On Monday morning, first thing after breakfast, Chilton caught a ride into town with Mr Leech. Leeds Police Headquarters was much as he’d left it. Lippincott always kept his door open. He waved Chilton into his office.
‘Quite a time to take your retirement, just as the crime of the century’s been committed.’
They laughed, having agreed this was no crime at all. Just a lady with a tiny bit of renown, missing when nothing else was occurring in the world, creating a Silly Season in winter. The papers were going wild. Lippincott gave Chilton some police bulletins and a photograph of Agatha from her publisher, the same one being placed in countless hands across England.
‘If she’s not dead, she’ll be frightfully embarrassed at all this fuss,’ Chilton said. Looking at Agatha’s photograph – wistful and lovely – he regretted his laughter. It was a stark business, suicide, but he understood that when you had to go, you had to go. Surely she’d had her reasons.
Lippincott revealed his more-cynical-but-less-tragic theory. ‘What she’ll do is sell a lot of books,’ he said. ‘A handful of English readers knew her name on Friday. If she doesn’t turn up by the end of the week, she’ll be a global sensation.’

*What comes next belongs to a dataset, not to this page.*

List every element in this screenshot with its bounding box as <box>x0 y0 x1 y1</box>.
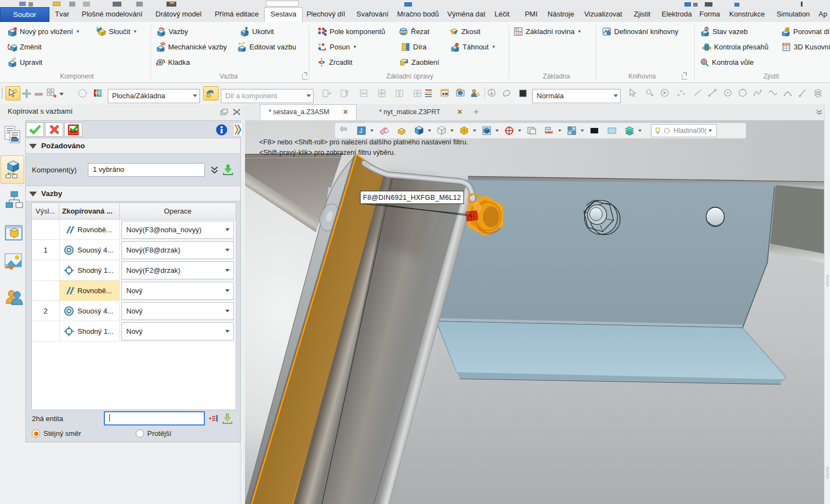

‘Publicity stunt, you think?’
‘Some sort of stunt. But that’s why I wanted you back, Chilton. I knew you’d treat it like it was real, either way. And we must take it seriously. No one yet knows where this woman’s gone. She might as well be here as anywhere.’
Chilton saluted in agreement, half in jest, but it made them both grim for an instant. They’d seen a lot together, the two of them, when saluting was an everyday business.
‘Look here, though, Chilton,’ Lippincott said. ‘Thanks to my cousin I can put you up at no expense. And I’ve got a police auto for you to use to conduct your searching. You retired too early for us to give you a fancy watch, or anything of that sort. So take this as a bit of a holiday, won’t you? Search for Agatha Christie but take the waters too. Enjoy the hotel. Eat well. Have a massage, for goodness’ sake.’